Les parties ont régularisé un protocole transactionnel aux termes duquel la SARL MJD2 reconnaissait être débitrice au 31 décembre 2023 d’un arriéré locatif de 44 389,68 euros. En outre, elle s’engageait à rembourser cette somme au bailleur, en sus du paiement du loyer et des charges courants, en neuf mensualités égales d’un montant de 4 932,19 euros TTC le 15 de chaque mois et la première fois le 15 janvier 2024.
Suivant exploit en date du 13 mai 2025, la SCI [Adresse 4] a notifié à la SARL MJD2 un commandement de payer la somme de 77 679,48 euros visant la clause résolutoire.
Par acte de commissaire de justice du 22 aout 2025, la SCI [Adresse 4] a assigné la SARL MJD2 devant le juge des référés du tribunal judiciaire de Poitiers.
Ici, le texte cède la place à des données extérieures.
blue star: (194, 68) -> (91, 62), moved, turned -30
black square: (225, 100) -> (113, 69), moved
Dans ses dernières conclusions signifiées par RPVA le 29 octobre 2025, la SCI [Adresse 4] sollicite que soit constatée l’acquisition de la clause résolutoire du bail commercial et que soit ordonnée l’expulsion de la SARL MJD2 tant de sa personne que de ses biens et de tous occupants de son chef, avec au besoin l’assistance de la force publique et d’un serrurier, et ce sous astreinte de 500€ par jour de retard passé un délai de huitaine à compter de la signification de l’ordonnance à intervenir. En outre, elle sollicite la condamnation de la SARL MJD2 à lui verser par provision la somme de 131.719,80 euros au titre du montant du loyer, charges et indemnités d’occupation dus, comptes arrêtés au 31 octobre 2025, ainsi qu’une indemnité d’occupation équivalente au montant du loyer et des charges dus, du 1er novembre 2025 jusqu’à parfaite libération des lieux.
Enfin, elle sollicite la condamnation de la SARL MJD2 à lui verser la somme de 3 000 euros au titre de l’article 700 du Code de procédure civile.
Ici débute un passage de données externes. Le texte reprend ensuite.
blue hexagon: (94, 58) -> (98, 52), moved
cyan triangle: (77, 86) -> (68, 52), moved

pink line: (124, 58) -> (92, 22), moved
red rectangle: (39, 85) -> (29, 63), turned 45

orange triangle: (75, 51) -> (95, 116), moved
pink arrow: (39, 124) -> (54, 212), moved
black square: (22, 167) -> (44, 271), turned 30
Elle fait valoir les articles 835 du Code de procédure civile et L 145-41 du Code de commerce et soutient qu’il n’existe pas de contestation sérieuse quant à l’acquisition de la clause résolutoire et la créance de loyer. Elle fait valoir que le défaut de paiement un mois après la signification du commandement de payer de toute somme due par la SARL MJD2 à la SCI [Adresse 4] est de nature à entraîner la résiliation de plein droit du contrat de bail conclu entre les parties. Elle précise que la somme totale s’élève à 131.719,80 euros (44.389,68€ + 25.345,43€ + 1.035,58€ + 14.730,30€ + 15.802,63€ + 15.208,09€ + 15.208,09€). Elle ajoute que la mauvaise foi dans la mise en œuvre de la clause résolutoire est retenue dans les seuls cas d’une volonté de fraude de la part du bailleur. Quant aux délais de paiement sollicité en défense, elle fait valoir d’une part que la SARL MJD2 ne peut prétendre être une débitrice malheureuse et de bonne foi, d’autre part que des délais de paiement seraient parfaitement inefficaces pour permettre à la SCI [Adresse 4] de recouvrer les créances impayées.
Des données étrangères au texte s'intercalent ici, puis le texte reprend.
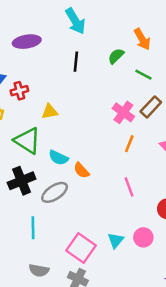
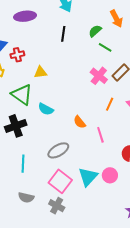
green line: (143, 75) -> (105, 47), moved
orange line: (129, 144) -> (110, 104), moved
orange semicircle: (81, 170) -> (80, 122), moved
gray ellipse: (55, 192) -> (58, 150), moved
cyan triangle: (116, 240) -> (88, 177), size x1.5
Dans ses conclusions signifiées par RPVA le 7 octobre 2025, la SARL MJD 2 sollicite un délai de 24 mois pour le règlement de toute sommes au paiement desquelles elle pourrait être condamnée, au besoin rétroactivement, et ce à compter de l’expiration d’un délai de 15 jours de la signification par acte extrajudiciaire du jugement à intervenir. De plus, elle sollicite que les effets de la clause résolutoire soient suspendus pendant l’échéancier de paiement, que la clause résolutoire ne joue pas dans le cas où elle s’acquitte effectivement du solde des sommes dans les conditions fixées par le jugement à intervenir, et que la clause de déchéance du terme ne joue qu’après mise en demeure par acte extrajudiciaire ou lettre recommandée avec avis de réception. En outre, elle sollicite la condamnation de la SCI [Adresse 4] à lui verser la somme de 3 000 euros au titre de l’article 700 du Code de procédure civile.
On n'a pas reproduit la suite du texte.